» » ∙ Rosa ∙ « «
Rosa is the leader of a women’s cooperative in San Juan La Laguna that uses purely natural ingredients to create their handmade items. Passed down from her grandmother, these ancient techniques use plants to dye the cotton fabric making Rosa's items 100% organic and eco-friendly. Rosa has joined with other women of the Mayan Tzu’tujil community to keep this beautiful traditional art alive.
» » ∙ Don Vicente ∙ « «
Don Vicente and his family have a quaint home workshop and local storefront in Panajachel. He and his wife have unique designs that they elaborate together. Using all traditional techniques, Don Vicente and his family create backpacks, weekenders, tote bags and bucket purses with Mayan textiles and are passing this artisan culture down to their children.
» » ∙ María ∙ « «
Maria creates her magnificent handicrafts in San Antonio Palopó with a group of female weavers.

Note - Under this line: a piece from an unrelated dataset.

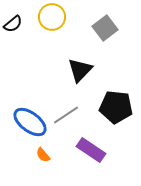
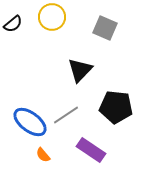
gray square: rotated 30 degrees counterclockwise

They travel every day by public transport to get to Panajachel to sell their handmade items in the larger market here. Without a stand or locale, Maria carries most of her items on her head and walks the streets looking for buyers. We love working with María because she's always eager to share new ideas and create beautiful custom products for our clients!
» » ∙ Juana ∙ « «
Juana is the leader of a women’s cooperative in the small Mayan village of El Triunfo in the western highlands of Guatemala. Juana and all the women in her cooperative are mothers eager to send their children to school to make a better life for them. Most do not leave their village or speak Spanish, so your purchase provides these female weavers with a dignified job opportunity to help break the cycle of poverty.
» » ∙ Lydia ∙ « «
Originally from the village of Chichicastenango, Lydia and her family have been sourcing traditional textiles for years. Speaking the indigenous language K'iche', Lydia maintains her culture proudly and is passing that on to her children. Her unique collection embraces the numerous Mayan villages around all of Guatemala and she is thrilled to share it with you!
» » ∙ Teresa ∙ « «
Teresa, along with a few other indigenous women in Santa Catarina, started an artisan group to support their growing families. They successfully adapted to the oversaturated Guatemala tourist market by designing a completely new product--her gorgeous woven greeting cards. The whole family helps sell their products in Panajachel--Teresa’s clever kids have picked up some English through their interactions with foreigner visitors here.